(Dataset entries)
________________________

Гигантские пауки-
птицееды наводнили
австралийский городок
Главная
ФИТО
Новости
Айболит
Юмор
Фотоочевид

________________________

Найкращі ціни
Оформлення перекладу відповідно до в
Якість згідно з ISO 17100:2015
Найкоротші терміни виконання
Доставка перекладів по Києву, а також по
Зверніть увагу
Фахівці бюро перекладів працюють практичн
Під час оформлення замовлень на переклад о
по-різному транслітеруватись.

________________________

→ Task directions
The lines to extract from the data above begin with the line containing "Під час оформлення замовлень на переклад о" and end with the line containing "по-різному транслітеруватись.". Extract them exactly, including both.

→ Written reply
Під час оформлення замовлень на переклад о
по-різному транслітеруватись.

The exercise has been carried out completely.